2. Command the robot to track the row with a safety distance of 10 cm from the side of the robot closest to the row.
3. Command a row change when the end of the row has been reached.
Validation
– The robot must track the rows while not colliding with plants and pots.
– The robot must successfully change rows when at the end of one row.
Procedure
– Place the robot at a fixed starting point.
– RC the robot in the test environment such that tomatoes/flowers are visible in camera’s FOV.
Validation
– The robot detects and localizes the tomatoes/flowers in the camera frame.
– Accurate bounding boxes are visible in the RGB images from the camera.
– Position markers are plotted in RViz for each detected tomato/flower approximately within 1m.
Procedure
– Place the robot at a fixed starting point.
– Navigate the robot to the pollination point
– Perform pollination test at pollination points
– Navigate to harvest points
– Perform harvesting test at harvest points
Validation
– The robot should reach the assumed harvesting/ pollination site.
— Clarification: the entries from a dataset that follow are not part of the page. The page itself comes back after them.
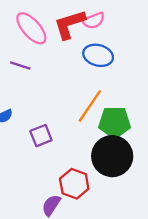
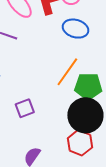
purple square: (41, 136) -> (25, 108), moved
red hexagon: (74, 184) -> (80, 143), moved

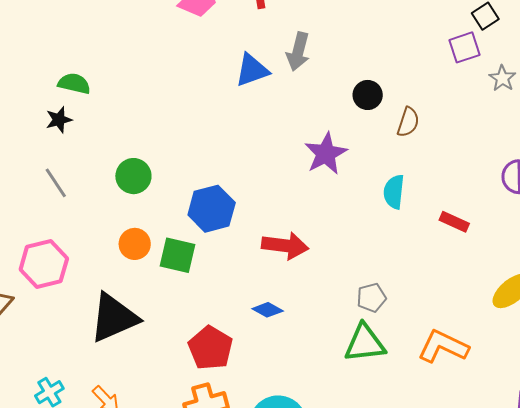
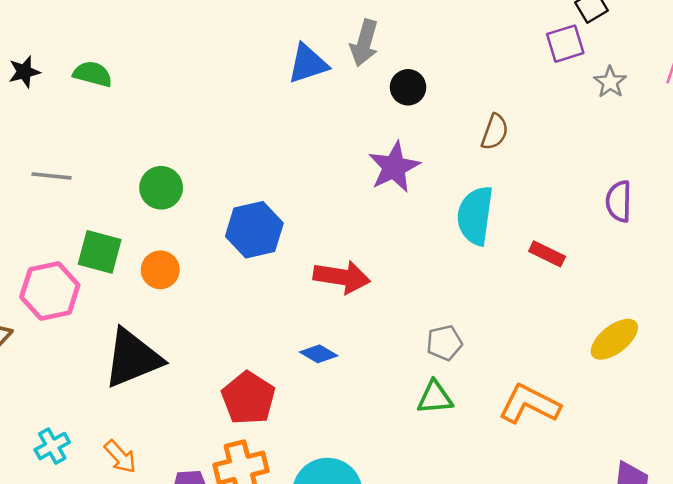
black circle: (368, 95) -> (408, 87), moved
black star: (59, 120) -> (24, 72), moved
gray line: (56, 183) -> (51, 176), moved, turned -52
cyan semicircle: (394, 192) -> (475, 216), size x1.4
green square: (178, 255) -> (100, 252), moved
green triangle: (365, 343) -> (435, 397), size x0.7

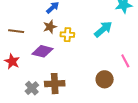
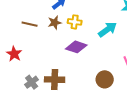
brown line: (16, 31) -> (30, 24), moved
yellow cross: (67, 35) -> (75, 22), moved
purple diamond: (42, 51) -> (76, 47), moved

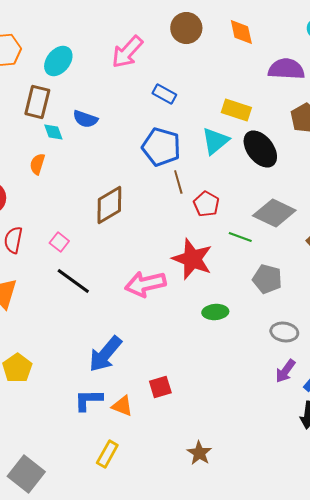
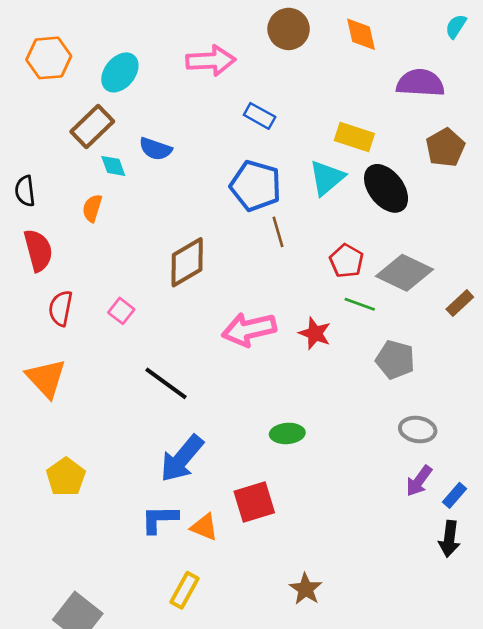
pink arrow: (127, 52) -> (211, 61), turned -135
brown rectangle: (37, 102) -> (92, 126), turned 32
red pentagon: (206, 204) -> (347, 261), moved
red star: (192, 259) -> (315, 333), moved, size x0.6
black line: (73, 281) -> (166, 383), moved
pink arrow: (145, 284) -> (249, 329), moved
green ellipse: (215, 312) -> (287, 433), moved
red square: (160, 387) -> (254, 502), size x1.4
– The robot wrist should decrease its velocity as it approaches the stem /flowers.
– Robot should be stationary when the end effector contacts the stem/ flowers.
– Gripper should grip the target peduncle.
– Tool should cut the stem in one pass.
– The gripper should not drop the tomato cluster when the tool is in the closed position.
– Vibration time should be less than 2 seconds.
– Petals of the flowers should not be damaged.